(Records supplied)

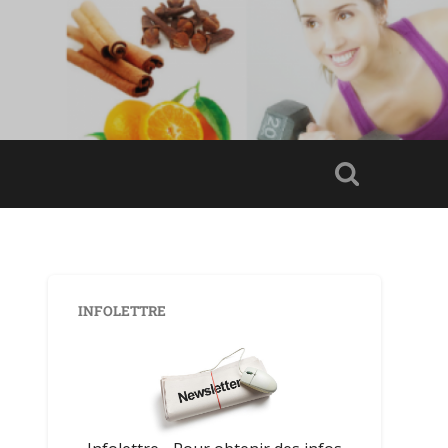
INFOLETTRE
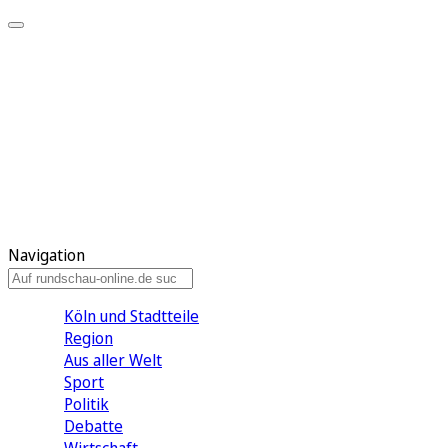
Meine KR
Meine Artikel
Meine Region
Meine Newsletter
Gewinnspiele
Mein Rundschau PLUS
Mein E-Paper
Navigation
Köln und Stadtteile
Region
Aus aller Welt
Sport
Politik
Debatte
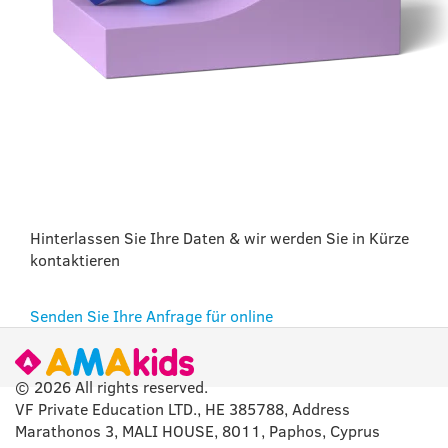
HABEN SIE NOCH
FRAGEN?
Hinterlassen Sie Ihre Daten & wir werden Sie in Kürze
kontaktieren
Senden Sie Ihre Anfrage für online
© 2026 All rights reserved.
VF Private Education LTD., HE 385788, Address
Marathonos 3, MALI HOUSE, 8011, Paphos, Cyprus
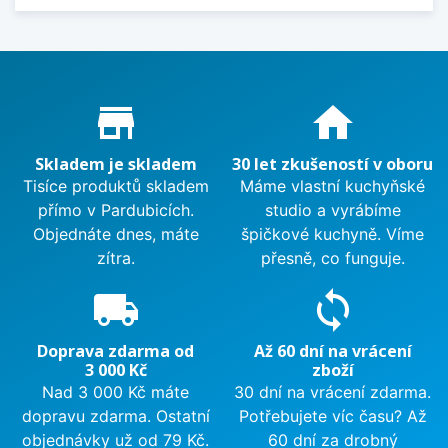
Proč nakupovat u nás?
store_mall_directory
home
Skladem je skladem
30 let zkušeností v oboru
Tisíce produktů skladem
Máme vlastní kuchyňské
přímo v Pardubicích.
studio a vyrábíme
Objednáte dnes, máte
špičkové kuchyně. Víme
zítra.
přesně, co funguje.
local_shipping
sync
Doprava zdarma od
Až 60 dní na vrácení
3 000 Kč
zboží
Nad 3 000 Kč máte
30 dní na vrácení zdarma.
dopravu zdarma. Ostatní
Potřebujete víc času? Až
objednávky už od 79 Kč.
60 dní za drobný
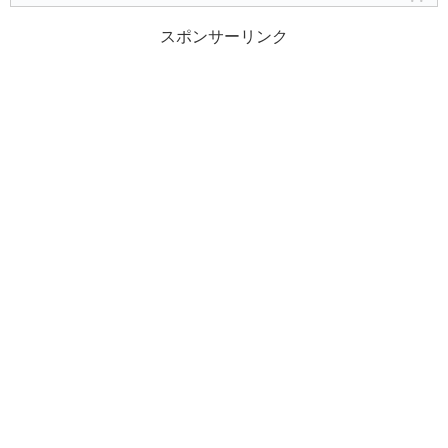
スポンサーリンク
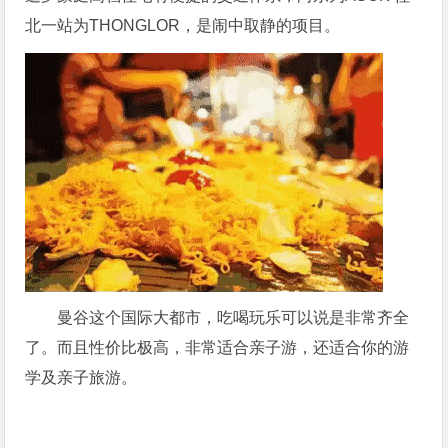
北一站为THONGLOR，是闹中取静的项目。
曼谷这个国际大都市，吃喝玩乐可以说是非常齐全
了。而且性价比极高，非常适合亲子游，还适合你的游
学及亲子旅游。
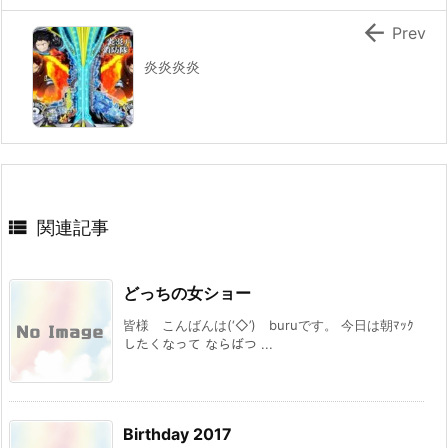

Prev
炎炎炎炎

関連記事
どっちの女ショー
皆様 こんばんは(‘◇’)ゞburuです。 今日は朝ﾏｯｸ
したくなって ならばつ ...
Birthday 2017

(End Records supplied)

Task statement:
In the listing above, find each line containing "zdarma" and copy it.

Answer to the problem:
Doprava zdarma od
30 dní na vrácení zdarma.
dopravu zdarma. Ostatní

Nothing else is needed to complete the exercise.